[GIVEN DATA]

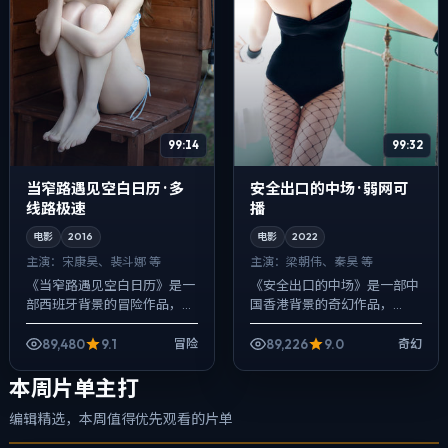
99:14
99:32
当窄路遇见空白日历 · 多
安全出口的中场 · 弱网可
线路极速
播
电影
2016
电影
2022
主演：
宋康昊、裴斗娜 等
主演：
梁朝伟、秦昊 等
《当窄路遇见空白日历》是一
《安全出口的中场》是一部中
部西班牙背景的冒险作品，
国香港背景的奇幻作品，
2016年公映，由丹尼斯·维伦纽
2022年公映，由新海诚执
瓦执导，宋康昊、裴斗娜、段
导，梁朝伟、秦昊、张子枫等
89,480
9.1
89,226
9.0
冒险
奇幻
奕宏等主演。在类型片框架里
主演。配乐克制，关键场面反
埋入作者式...
而以环境声托情绪，...
本周片单主打
编辑精选，本周值得优先观看的片单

[/GIVEN DATA]

### WHAT TO WORK ON
Every line above must appear in the answer unchanged, and no picture may appear in it.

### ANSWER FOR THE TASK
99:14
99:32
当窄路遇见空白日历 · 多
安全出口的中场 · 弱网可
线路极速
播
电影
2016
电影
2022
主演：
宋康昊、裴斗娜 等
主演：
梁朝伟、秦昊 等
《当窄路遇见空白日历》是一
《安全出口的中场》是一部中
部西班牙背景的冒险作品，
国香港背景的奇幻作品，
2016年公映，由丹尼斯·维伦纽
2022年公映，由新海诚执
瓦执导，宋康昊、裴斗娜、段
导，梁朝伟、秦昊、张子枫等
89,480
9.1
89,226
9.0
冒险
奇幻
奕宏等主演。在类型片框架里
主演。配乐克制，关键场面反
埋入作者式...
而以环境声托情绪，...
本周片单主打
编辑精选，本周值得优先观看的片单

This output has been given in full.